One of the selling points for the new iPad has been the fact that it supports 4G, but at least in one market, that 4G promise is facing a challenge. In what might be a case of a storm in a teapot, the Competition and Consumer Commission in Australia has said that Apple cannot advertise its newest tablet as 4G-capable because it doesn’t actually work on the 4G network that exists in the country.
The regulator plans to take its argument to federal court this Wednesday, where it will try to order Apple to change its marketing of the product. It also wants Apple to offer refunds to any buyers that feel they have been mislead by the advertising. Update: Reuters writes that Apple has now said that it will write to all of those who have purchased the iPad to date in Australia and offer a refund.
Australia currently has one 4G network in operation — offered by the incumbent carrier Telstra — but according to this Reuters story, that network runs on a band of spectrum not supported in the new iPad.
Apple’s Australian website now sports a customized page pointing users to the ultra-fast network availability in the country with a screenshot of one of the leading daily newspapers, the Sydney Morning Herald (pictured above).
There is also a separate link taking users to a page describing how to get data access on the device, including 4G, listing carriers that offer access.
But there is a slightly ridiculous element to this story: Apple on its Australian site has simply replicated much of the marketing material it is using elsewhere. In countries like the UK, it also mentions 4G and LTE, but forget about getting that here: the regulator here hasn’t even started issuing licenses for the spectrum. The question is whether users — not just in Australia but in other countries where the 4G doesn’t work — really buying the devices thinking they are getting 4G when they are not?
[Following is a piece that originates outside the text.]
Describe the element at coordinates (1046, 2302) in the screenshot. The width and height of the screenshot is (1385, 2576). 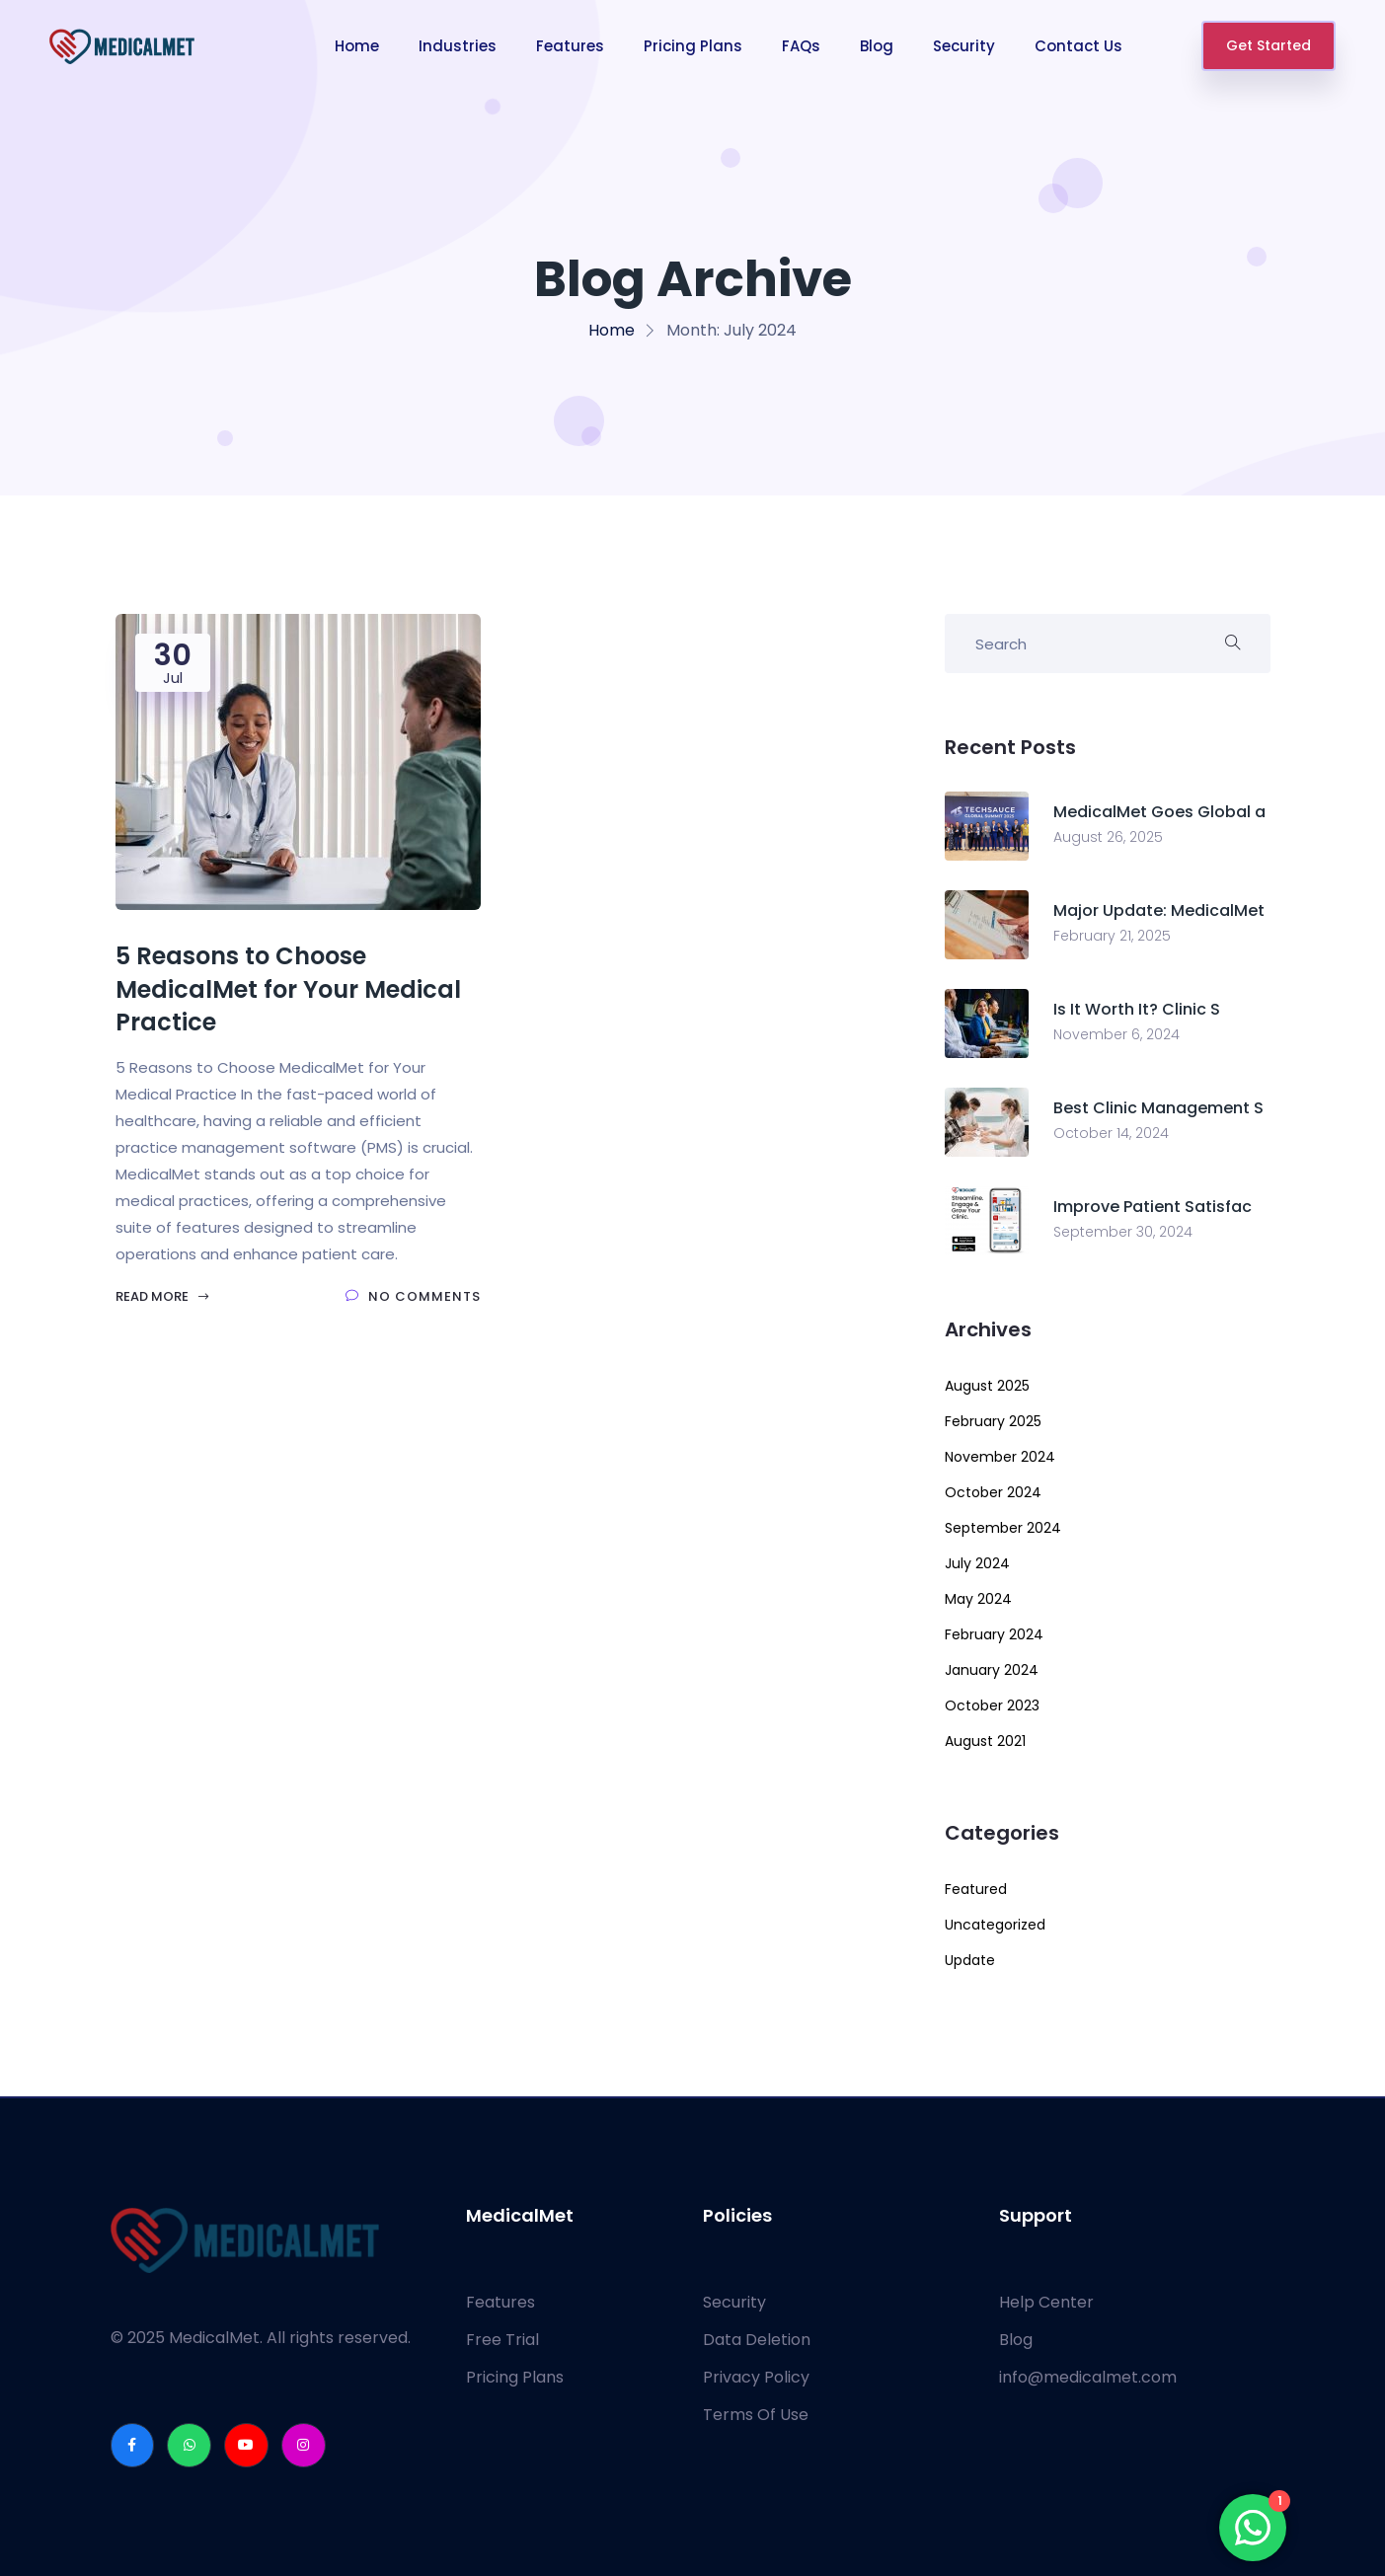
I see `Help Center` at that location.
Another point to consider is that it appears so far, the tablets and data plans using cellular access are not actually selling as well as those for WiFi-only tablets. A report from Localytics last week found that only about 6 percent of all traffic coming from iPad tablets originated from cellular networks; the rest came via WiFi. Statistics like that make this kind of complaint from the regulator seem like a storm in a teapot.
Australia’s courts have been a friend and foe to Apple in the past year over other issues, specifically around patents. Apple succeeded in getting Samsung to temporarily stop selling its 10-inch Galaxy Tab tablet just as it was trying to launch the product, claiming that it infringed on patents. Ultimately, however, Samsung’s side was upheld in that case and those bans were lifted, in a case that is still ongoing.